Mister Brine shrimp lived on a range in a crypt made of hide. One morning, he had just finished breakfast and was putting away the leftover doughnuts, when he heard a knock at the door.
He whirled to the door, wondering who would be stopping for a visit at this time of day.

He was surprised to see Mister Oyster standing there, his hands on his gall bladder. "How nice to see you, Mister Oyster," Mister Brine shrimp nattered, not at all sure it was indeed nice. "The pleasure's all yours, I'm sure," bellowed Mister Oyster. "May I come in?"
"Oh, I'm forgetting my manners!" laughed Mister Brine shrimp gracefully, opening the door wide. "Please come in. Can I get you a cup of Sanka?"
"I can't stay," guessed Mister Oyster. I just want to ask you what you think of the Doberman that's come to the range.

"I really don't know," expressed Mister Brine shrimp. "I didn't know about any Doberman.

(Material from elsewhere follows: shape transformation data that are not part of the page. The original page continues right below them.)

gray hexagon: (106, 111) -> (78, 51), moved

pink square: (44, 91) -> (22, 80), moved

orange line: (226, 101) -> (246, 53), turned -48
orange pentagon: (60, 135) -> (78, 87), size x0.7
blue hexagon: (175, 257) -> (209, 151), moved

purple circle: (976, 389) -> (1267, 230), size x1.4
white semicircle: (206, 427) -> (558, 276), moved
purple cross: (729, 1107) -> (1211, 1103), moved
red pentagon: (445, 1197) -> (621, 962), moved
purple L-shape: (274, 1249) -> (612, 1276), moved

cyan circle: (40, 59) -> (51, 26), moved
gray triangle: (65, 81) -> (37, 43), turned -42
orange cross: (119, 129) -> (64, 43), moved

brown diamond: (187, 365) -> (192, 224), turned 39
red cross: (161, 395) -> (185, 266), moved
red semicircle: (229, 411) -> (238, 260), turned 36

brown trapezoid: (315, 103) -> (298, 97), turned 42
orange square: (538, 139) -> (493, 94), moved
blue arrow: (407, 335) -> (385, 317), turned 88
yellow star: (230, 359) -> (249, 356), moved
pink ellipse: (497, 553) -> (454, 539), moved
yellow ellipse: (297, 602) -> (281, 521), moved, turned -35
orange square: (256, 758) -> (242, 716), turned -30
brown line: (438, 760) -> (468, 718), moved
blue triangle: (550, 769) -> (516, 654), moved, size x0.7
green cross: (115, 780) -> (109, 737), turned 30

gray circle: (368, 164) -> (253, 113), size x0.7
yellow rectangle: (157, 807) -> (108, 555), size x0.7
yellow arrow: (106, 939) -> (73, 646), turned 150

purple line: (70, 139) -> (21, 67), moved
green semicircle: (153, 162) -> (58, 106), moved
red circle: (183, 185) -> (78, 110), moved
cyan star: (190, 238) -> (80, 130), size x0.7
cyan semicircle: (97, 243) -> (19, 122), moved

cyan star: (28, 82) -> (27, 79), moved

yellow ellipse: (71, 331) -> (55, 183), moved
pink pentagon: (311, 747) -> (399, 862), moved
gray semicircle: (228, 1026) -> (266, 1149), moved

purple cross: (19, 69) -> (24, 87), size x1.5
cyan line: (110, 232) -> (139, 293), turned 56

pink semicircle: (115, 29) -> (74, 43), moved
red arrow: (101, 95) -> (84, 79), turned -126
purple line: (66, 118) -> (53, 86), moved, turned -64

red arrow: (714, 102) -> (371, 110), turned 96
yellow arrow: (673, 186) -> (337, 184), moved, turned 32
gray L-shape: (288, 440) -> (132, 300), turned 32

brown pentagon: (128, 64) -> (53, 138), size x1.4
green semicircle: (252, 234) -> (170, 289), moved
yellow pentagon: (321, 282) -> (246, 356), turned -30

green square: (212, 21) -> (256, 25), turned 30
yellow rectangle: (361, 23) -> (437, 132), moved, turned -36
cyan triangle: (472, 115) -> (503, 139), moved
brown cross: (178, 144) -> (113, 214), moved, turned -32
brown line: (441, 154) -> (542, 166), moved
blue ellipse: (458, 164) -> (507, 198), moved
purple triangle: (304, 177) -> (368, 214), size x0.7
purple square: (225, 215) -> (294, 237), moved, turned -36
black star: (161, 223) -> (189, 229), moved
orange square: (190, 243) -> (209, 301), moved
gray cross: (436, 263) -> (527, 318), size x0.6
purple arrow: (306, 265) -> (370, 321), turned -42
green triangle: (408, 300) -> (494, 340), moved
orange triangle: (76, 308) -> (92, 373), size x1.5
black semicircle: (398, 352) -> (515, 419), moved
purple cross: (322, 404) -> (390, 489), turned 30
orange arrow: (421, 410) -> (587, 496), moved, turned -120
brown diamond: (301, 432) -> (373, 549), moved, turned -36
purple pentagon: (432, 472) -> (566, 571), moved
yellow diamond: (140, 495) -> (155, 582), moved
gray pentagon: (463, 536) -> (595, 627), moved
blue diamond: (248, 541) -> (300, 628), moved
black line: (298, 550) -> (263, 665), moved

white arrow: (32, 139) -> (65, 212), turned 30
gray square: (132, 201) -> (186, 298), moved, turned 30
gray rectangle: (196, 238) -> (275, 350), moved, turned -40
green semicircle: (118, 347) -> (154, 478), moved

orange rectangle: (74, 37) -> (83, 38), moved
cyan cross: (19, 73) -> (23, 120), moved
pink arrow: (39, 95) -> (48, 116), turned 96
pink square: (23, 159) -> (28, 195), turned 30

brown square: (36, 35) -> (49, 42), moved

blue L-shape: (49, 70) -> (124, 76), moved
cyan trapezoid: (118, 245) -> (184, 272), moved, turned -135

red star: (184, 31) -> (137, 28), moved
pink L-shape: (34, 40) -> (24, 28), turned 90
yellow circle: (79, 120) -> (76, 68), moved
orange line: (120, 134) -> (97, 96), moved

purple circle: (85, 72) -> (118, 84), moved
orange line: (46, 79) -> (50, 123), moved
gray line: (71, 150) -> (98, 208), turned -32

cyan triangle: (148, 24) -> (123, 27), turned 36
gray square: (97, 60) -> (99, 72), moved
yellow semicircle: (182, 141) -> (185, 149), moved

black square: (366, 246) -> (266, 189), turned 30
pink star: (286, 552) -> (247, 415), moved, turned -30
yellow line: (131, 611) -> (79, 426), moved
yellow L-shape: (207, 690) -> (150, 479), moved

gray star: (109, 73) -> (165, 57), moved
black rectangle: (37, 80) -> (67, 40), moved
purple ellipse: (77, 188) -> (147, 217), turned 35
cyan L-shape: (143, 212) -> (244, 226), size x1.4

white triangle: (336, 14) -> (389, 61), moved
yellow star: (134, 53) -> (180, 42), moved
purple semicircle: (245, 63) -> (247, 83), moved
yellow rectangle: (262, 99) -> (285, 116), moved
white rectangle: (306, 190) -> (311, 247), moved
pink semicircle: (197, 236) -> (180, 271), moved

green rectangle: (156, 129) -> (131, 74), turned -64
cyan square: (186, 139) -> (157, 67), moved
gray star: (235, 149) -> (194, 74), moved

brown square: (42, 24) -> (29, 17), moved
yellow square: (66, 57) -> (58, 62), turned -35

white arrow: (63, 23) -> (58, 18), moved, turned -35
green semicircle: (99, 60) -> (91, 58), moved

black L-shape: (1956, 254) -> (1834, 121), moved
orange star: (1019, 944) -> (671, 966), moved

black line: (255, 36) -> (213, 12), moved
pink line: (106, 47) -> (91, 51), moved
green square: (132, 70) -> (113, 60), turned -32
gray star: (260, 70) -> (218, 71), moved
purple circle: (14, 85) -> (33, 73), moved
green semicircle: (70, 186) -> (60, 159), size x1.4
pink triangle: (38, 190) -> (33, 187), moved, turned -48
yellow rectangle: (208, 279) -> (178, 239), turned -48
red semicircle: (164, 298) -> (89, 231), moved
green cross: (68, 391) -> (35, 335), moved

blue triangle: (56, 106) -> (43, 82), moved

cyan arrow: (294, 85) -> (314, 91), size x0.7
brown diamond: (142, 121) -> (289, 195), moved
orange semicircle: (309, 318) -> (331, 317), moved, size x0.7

I'm sure she is very nice."
"Well don't be so sure," emphasized Mister Oyster mysteriously. "I heard that this Doberman likes to smash blankets."
"Um, I don't know what to say," hollered Mister Brine shrimp, who really didn't know what to say.
"Well I do," said Mister Oyster, who always seemed to know what to say. "What do you think is going to happen to the range when we get a lot of Dobermans smashing blankets?"
"I can't imagine," sputtered Mister Brine shrimp.
"What are we going to do about it?" whimpered Mister Oyster.
"Appoint a committee?" trumpeted Mister Brine shrimp, who was pretty sure a committee was what Mister Oyster had in mind.
"That's exactly right," said Mister Oyster vacantly. "A committee to study the problem."
"Well that's a fine idea," stuttered Mister Brine shrimp greedily, who wanted to bring the conversation to a close quickly, without finding himself on this committee.
"I'd like for you to be on the committee," said Mister Oyster blissfully. "You always have such good ideas."

"Oh, I don't think I'd have time for that," spat Mister Brine shrimp gracefully, thinking of all the time he'd prefer to be sitting on the water bed on his front porch, looking out over the range and gasping. "It's been nice talking to you, Mister Oyster. Do come again."
"Just a minute," burbled Mister Oyster arrogantly. "You didn't answer about the committee."
Mister Brine shrimp thought he had answered, and was beginning to get coy. "Thank you so much for thinking of me. It is a lovely day, isn't it? How is Mrs. Oyster doing these days?"
Mister Oyster would have none of it. "So, let's meet at your house, say tomorrow at two?"
Mister Brine shrimp sighed. "Tomorrow at two it is," he replied stealthily.